I don’t often have the time to spend twenty minutes searching for just the right thing to photograph. As a wedding photographer, things come and go so quickly that it is exhausting merely to keep up, in the moment. It’s a different type of shooting, a different mindset that demands that I be open to seeing (Mssr Cartier-Bresson also said that photography has to be like the last few words of Ulysses: yes, yes, yes) and consuming images and moment en masse. With large format photography, I have to be more careful, saying not yet, not yet, not yet, and making more choices in the moment, not in the dark room. That time to slow down, to look, to think, to decide on something else, to not have to settle for anything that is not exactly what I want, has made me a better photographer by broadening the experience of shooting, and by putting a literal price tag on the value of each shutter click. It has taught me when it is best to say yes.
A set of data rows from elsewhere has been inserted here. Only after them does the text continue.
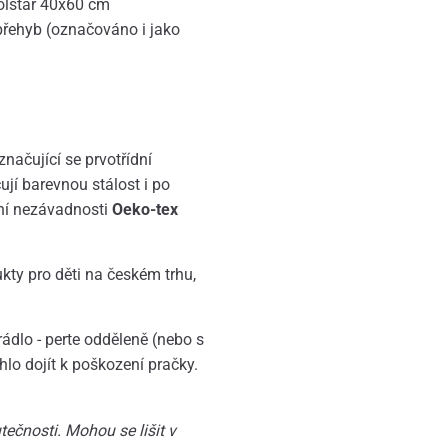
olštář 40x60 cm
 přehyb (označováno i jako
načující se prvotřídní
jí barevnou stálost i po
tní nezávadnosti
Oeko-tex
ukty pro děti na českém trhu,
dlo - perte odděleně (nebo s
lo dojít k poškození pračky.
ečnosti. Mohou se lišit v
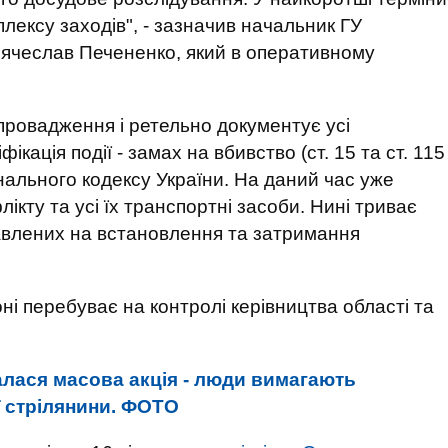
плексу заходів", - зазначив начальник ГУ
В'ячеслав Печененко, який в оперативному
провадження і ретельно документує усі
кація події - замах на вбивство (ст. 15 та ст. 115
мінального кодексу України. На даний час уже
ікту та усі їх транспортні засоби. Нині триває
авлених на встановлення та затримання
і перебуває на контролі керівництва області та
алася масова акція - люди вимагають
ї стрілянини. ФОТО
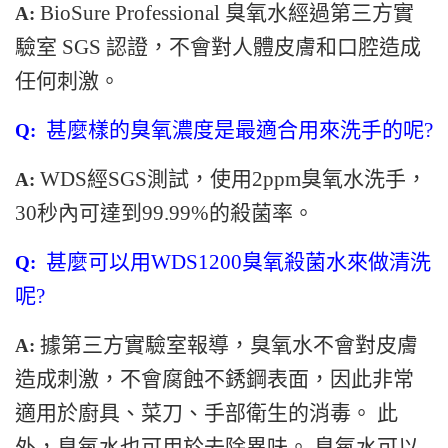
BioSure Professional 臭氧水經過第三方實
A:
驗室 SGS 認證，不會對人體皮膚和口腔造成
任何刺激。
甚麼樣的
臭氧濃度是最適合用來洗手的呢?
Q:
WDS經SGS測試，使用2ppm臭氧水洗手，
A:
30秒內可達到99.99%的殺菌率。
甚麼可以用WDS1200
臭氧殺菌水來做清洗
Q:
呢?
據第三方實驗室報導，臭氧水不會對皮膚
A:
造成刺激，不會腐蝕不銹鋼表面，因此非常
適用於廚具、菜刀、手部衛生的消毒。 此
外，臭氧水也可用於去除異味。 臭氧水可以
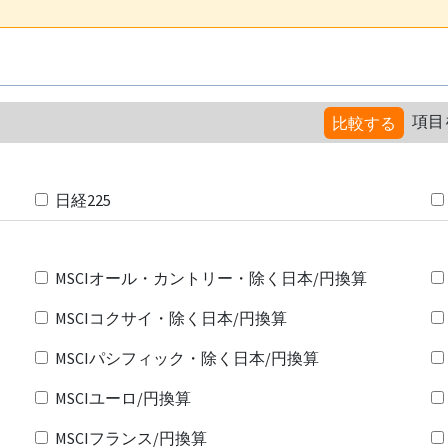
項目
比較する
日経225
MSCIオール・カントリー・除く日本/円換算
MSCIコクサイ・除く日本/円換算
MSCIパシフィック・除く日本/円換算
MSCIユーロ/円換算
MSCIフランス/円換算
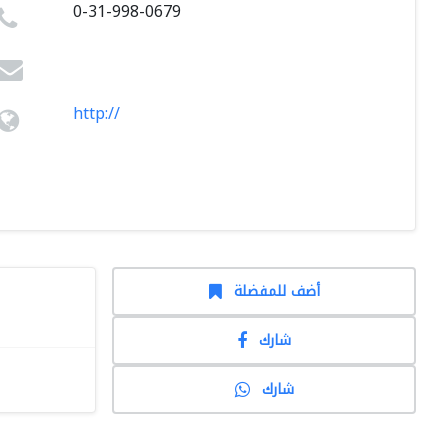
0-31-998-0679
http://
أضف للمفضلة
شارك
شارك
I was tweeting today about my favorite of several new toys. Maybe I’ll get around to mentioning the others sometime soon, although I must admit that most of them only will appeal to people who like talking tech. But my favorite of the new lot is my Bronica, for which I have recently professed profound love.
I’m still learning the ropes of it, and still getting comfortable with just sort of eyeballing the light and making exposure decisions about it. Still, it is definitely a departure, and a fun one at that, from the immediacy of digital photography. Not that the immediacy of the digital formats is a bad thing…but in a time when photographers can reel off an unlimited number of shots and then pick out the several best, it is not only a change of pace, but also a change in the way of thinking, to be limited to twelve shots per roll of film. Shooting with this type of camera slows me down and makes me think about each and every exposure.
Of course, one should always slow down and think of each and every exposure. I can’t speak for anyone but myself, but I know that I for one certainly am guilty of the “start shooting and see what happens” approach when using digital. With the medium format, it’s more “stop and be clear about what is going to happen.”
On my July 4th trip to NC, there was one morning of dense fog. I had the chance to simply duck out into the backyard and take a few shots. The fog is like a very spongey seamless background–it doesn’t have a definite surface, but it certainly goes out to white somewhere out there over the pond. Neat little effect, especially with the mid-morning sun giving enough light for details in the trees.